I have not yet had a chance to read the report, but I wonder if you could refresh our memories about whom to contact to register our disagreement with the present course of action?  Thanks.

--Jurretta Heckscher

Sent from my iPhone

On Dec 13, 2012, at 8:46 AM, Steve Corneliussen <[log in to unmask]> wrote:

> It's conceivable that some in this forum would want to see the report that I'm distributing widely this morning concerning Virginia's latest steps towards deleting the historic Chesapeake Bay sense of place at Fort Monroe.
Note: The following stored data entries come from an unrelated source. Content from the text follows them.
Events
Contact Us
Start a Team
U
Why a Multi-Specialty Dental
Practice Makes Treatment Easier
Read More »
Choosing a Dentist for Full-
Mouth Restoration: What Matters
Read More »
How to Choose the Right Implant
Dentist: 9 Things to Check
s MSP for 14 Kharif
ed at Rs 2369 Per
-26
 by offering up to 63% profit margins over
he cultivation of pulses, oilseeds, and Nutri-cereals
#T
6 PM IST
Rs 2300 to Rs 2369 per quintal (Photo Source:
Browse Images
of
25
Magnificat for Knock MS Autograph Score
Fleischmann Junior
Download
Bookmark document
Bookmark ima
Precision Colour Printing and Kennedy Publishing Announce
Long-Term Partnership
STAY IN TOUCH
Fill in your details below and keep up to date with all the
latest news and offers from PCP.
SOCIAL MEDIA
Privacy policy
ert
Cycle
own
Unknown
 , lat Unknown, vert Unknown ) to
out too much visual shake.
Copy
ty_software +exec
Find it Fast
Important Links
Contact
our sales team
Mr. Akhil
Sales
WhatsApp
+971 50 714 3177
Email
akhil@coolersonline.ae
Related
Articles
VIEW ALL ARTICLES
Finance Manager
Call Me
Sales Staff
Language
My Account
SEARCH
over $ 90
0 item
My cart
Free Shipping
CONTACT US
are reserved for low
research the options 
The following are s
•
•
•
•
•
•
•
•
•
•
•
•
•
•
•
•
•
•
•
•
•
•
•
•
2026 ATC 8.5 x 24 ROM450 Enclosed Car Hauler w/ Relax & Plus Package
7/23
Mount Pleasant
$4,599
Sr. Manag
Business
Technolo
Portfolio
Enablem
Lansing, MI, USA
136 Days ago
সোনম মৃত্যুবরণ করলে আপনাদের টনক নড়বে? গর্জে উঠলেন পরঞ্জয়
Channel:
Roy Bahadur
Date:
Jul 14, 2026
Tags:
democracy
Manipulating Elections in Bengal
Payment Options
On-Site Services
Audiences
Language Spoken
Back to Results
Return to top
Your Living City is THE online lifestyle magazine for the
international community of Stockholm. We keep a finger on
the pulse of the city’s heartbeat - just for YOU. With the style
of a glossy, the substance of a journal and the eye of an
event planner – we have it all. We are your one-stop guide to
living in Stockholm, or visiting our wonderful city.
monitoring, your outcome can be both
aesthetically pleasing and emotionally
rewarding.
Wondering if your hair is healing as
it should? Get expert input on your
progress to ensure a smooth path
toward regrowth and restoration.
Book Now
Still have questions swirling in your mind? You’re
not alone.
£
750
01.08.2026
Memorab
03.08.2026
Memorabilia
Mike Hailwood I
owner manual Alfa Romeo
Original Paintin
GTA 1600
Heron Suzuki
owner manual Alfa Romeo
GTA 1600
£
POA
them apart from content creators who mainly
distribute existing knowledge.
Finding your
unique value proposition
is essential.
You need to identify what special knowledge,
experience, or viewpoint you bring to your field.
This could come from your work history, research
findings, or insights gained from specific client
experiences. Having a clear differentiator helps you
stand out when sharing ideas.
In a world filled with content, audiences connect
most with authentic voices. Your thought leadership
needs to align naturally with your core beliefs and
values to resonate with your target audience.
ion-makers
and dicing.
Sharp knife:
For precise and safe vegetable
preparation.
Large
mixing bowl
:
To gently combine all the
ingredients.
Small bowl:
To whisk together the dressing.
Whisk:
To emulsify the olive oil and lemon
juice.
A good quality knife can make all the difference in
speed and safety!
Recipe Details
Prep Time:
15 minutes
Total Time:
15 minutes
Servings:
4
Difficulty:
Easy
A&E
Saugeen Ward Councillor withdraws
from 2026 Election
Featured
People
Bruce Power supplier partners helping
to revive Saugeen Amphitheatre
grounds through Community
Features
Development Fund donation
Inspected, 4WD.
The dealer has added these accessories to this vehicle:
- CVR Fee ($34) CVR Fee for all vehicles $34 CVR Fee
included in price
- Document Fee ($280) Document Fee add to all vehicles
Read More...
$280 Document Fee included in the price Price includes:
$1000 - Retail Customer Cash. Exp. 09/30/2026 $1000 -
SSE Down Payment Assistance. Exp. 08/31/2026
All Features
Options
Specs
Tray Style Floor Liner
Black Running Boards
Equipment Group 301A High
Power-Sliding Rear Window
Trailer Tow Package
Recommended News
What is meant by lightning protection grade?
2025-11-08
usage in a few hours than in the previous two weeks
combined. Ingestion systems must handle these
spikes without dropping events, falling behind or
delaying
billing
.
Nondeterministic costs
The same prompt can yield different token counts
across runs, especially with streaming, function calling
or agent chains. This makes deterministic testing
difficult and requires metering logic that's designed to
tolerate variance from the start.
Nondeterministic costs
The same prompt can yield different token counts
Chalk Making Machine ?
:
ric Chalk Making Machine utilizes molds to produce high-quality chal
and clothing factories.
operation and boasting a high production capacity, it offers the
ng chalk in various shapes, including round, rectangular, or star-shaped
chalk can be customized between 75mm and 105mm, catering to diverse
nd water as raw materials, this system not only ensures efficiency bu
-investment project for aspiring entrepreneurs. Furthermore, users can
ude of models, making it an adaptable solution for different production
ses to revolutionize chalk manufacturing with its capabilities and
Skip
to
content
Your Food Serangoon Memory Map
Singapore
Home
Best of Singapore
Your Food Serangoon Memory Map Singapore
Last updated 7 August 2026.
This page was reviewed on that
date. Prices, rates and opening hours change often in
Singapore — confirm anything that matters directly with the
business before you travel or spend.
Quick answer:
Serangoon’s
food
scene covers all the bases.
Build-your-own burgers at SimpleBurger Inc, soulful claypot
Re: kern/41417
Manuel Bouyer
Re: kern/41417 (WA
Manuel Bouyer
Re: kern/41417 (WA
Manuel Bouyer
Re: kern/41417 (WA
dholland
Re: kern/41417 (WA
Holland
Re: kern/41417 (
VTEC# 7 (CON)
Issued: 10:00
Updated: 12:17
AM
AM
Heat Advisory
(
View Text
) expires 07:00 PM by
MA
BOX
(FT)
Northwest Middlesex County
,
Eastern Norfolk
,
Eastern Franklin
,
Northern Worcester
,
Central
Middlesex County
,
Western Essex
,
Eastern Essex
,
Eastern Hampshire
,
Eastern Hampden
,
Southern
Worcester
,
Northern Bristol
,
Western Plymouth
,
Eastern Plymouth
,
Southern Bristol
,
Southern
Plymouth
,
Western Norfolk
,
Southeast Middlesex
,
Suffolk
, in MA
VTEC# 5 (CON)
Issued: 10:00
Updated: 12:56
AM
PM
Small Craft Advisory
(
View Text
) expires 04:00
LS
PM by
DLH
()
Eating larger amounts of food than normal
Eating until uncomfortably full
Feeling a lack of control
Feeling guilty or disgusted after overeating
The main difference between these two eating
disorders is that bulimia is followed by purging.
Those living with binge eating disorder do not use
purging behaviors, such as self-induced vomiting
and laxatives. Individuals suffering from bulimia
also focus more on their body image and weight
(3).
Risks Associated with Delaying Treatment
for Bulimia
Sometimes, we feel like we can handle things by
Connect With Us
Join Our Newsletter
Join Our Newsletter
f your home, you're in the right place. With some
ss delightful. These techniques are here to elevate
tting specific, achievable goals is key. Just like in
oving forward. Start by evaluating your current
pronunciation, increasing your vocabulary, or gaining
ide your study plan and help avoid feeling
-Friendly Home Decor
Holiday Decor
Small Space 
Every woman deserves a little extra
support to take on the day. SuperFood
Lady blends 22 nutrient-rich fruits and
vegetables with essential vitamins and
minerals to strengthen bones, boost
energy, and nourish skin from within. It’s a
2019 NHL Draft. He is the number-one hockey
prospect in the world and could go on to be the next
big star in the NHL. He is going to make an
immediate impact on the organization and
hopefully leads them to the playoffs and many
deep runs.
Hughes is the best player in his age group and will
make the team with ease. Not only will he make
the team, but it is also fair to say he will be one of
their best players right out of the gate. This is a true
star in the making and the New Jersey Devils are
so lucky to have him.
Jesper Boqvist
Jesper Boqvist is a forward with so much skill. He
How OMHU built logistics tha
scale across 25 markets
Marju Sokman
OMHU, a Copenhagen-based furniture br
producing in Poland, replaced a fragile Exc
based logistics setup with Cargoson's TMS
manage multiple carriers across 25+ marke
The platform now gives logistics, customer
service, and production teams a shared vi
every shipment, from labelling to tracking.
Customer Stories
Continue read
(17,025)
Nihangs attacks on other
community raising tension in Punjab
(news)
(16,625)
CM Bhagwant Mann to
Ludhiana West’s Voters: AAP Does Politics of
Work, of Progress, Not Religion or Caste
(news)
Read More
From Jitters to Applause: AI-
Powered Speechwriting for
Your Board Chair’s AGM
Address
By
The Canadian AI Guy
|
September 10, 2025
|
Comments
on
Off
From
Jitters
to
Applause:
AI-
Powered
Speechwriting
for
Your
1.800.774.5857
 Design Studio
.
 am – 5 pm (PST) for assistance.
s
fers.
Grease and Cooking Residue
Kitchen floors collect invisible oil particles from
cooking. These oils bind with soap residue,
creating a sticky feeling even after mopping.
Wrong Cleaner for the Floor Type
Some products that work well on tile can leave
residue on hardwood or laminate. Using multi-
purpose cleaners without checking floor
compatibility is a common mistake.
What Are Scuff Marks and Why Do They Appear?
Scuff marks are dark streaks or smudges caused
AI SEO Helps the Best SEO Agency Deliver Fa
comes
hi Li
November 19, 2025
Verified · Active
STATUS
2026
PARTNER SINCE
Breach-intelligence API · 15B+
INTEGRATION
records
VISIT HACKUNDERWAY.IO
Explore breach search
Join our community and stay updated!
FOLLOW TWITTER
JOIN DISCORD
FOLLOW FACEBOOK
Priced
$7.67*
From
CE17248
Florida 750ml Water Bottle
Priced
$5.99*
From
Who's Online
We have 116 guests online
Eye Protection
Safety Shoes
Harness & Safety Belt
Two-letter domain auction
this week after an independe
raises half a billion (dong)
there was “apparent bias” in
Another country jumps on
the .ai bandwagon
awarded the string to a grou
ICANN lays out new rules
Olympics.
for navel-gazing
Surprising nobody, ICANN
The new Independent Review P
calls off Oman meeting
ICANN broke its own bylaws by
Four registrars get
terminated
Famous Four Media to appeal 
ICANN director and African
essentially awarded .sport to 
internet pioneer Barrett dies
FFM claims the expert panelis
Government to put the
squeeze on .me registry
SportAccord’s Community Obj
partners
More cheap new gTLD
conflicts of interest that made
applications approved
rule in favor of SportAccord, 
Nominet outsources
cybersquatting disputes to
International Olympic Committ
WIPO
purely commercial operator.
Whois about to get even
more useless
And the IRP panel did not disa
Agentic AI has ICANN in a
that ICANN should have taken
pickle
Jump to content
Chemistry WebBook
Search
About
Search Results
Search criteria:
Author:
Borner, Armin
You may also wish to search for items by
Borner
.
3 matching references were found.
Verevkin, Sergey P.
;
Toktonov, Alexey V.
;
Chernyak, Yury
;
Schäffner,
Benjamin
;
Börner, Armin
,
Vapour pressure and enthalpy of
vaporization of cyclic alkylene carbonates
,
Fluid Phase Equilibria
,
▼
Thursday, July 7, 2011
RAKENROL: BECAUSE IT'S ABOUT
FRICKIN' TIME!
Thanks.
> 
> 
> Report for true friends of Fort Monroe (and for others too)
> 
> Virginia’s leaders and others are further cementing America’s loss of Fort Monroe’s four-centuries-old Chesapeake Bay sense of place. Details appear below the dashed line. This sacrifice of precious public land to private special interests will continue today, Thursday, Dec. 13, in two public meetings at Fort Monroe’s Bay Breeze Center: a 12:30 Fort Monroe Authority board meeting and a 6:30 general public meeting. Virginia’s deliberate, permanent suboptimization of Fort Monroe will extract economic and other costs from this national treasure’s actual citizen owners, and from posterity for a thousand years. Today’s further downward steps come just as the country marks the sesquicentennial of the Emancipation Proclamation. That document evolved following political events that enterprising Black self-emancipators conceived and bravely set in motion at Fort Monroe and elsewhere. Edward L. Ayers has called those Fort Monroe events the greatest moment in American history. Virginia’s leaders call the landscape of those events a fitting place for condos.